A NAFTA é o acordo comercial entre os EUA, o Canadá e o México (de 1994) que, basicamente, eliminou as taxas alfandegárias entre estes países da América do Norte, criando uma zona de comércio livre que já foi muito criticada por Donald Trump — antes e depois da presidência. Trump já veio dizer, em mais do que uma ocasião, que o México está a matar a economia norte-americana “no emprego e no comércio”. “Um acordo preliminar [na renegociação] da NAFTA no primeiro semestre é uma possibilidade, mas uma atitude intransigente por parte dos EUA poderá levar a um colapso das negociações”, diz a BlackRock no relatório de antecipação de 2018.
A forma como decorrerem estas negociações será lida como “um oráculo para a tendência do comércio internacional no futuro” e pode haver repercussões para outros acordos comerciais, diz a gestora de ativos BlackRock. O Credit Suisse também avisa que “um cancelamento da NAFTA, sem um acordo alternativo, poderá ter um impacto grave para os mercados financeiros internacionais e para o crescimento económico, sobretudo nos mercados emergentes”. A próxima ronda de negociações da NAFTA, a sexta, começa já na última semana de janeiro — e dia 1 de julho há eleições no México.
O “cisne negro”
Em 2017, o “cisne negro” mais apontado pelos economistas foram os riscos relacionados com a cibersegurança. E a crise com o vírus WannaCry, em maio, aproximou-se da descrição de “cisne negro”, o evento inesperado capaz de causar grandes distúrbios nos mercados e nas economias. Tenha ou não sido a Coreia do Norte a lançar aquele vírus, como os EUA, o Reino Unido e a Austrália acreditam ter sido, o acontecimento abalou as bolsas no pico da crise, mostrando como os riscos cibernéticos são cada vez mais preocupantes — ao ponto de já não poderem ser considerados um “cisne negro”.

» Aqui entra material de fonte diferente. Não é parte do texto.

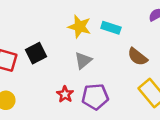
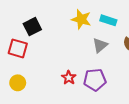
black square: (36, 53) -> (32, 27), moved
gray triangle: (83, 60) -> (100, 45), moved

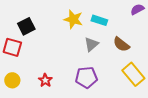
red star: (69, 78) -> (45, 80), moved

Olhando para 2018, os analistas apontam vários possíveis “cisnes negros” capazes de colocar em causa todas as previsões convencionais para o próximo ano. Um dos mais intrigantes está relacionado com a investigação de Robert Mueller às suspeitas de interferência russa nas eleições norte-americanas de 2016. A demissão, decidida por Donald Trump, de James Comey, que estava originalmente a investigar estas suspeitas, pode levar a uma acusação de obstrução da justiça. Mueller tem a tarefa complexa de achar evidências de que foram violados um ou mais artigos concretos da lei ou da Constituição — “traição” não se aplica porque os EUA não estão em guerra com a Rússia e “colusão”, uma palavra de que Trump gosta muito, é um termo mais ligado ao mundo empresarial do que a cargos de responsabilidade pública.
Outros possíveis “cisnes negros” podem estar relacionados com o Reino Unido e o processo do Brexit, que pode conhecer desenvolvimentos neste próximo ano (como uma queda do governo de May), e, também, a instabilidade pode vir de onde menos se poderia esperar: da Alemanha, onde Angela Merkel continua com grandes dificuldades para formar governo.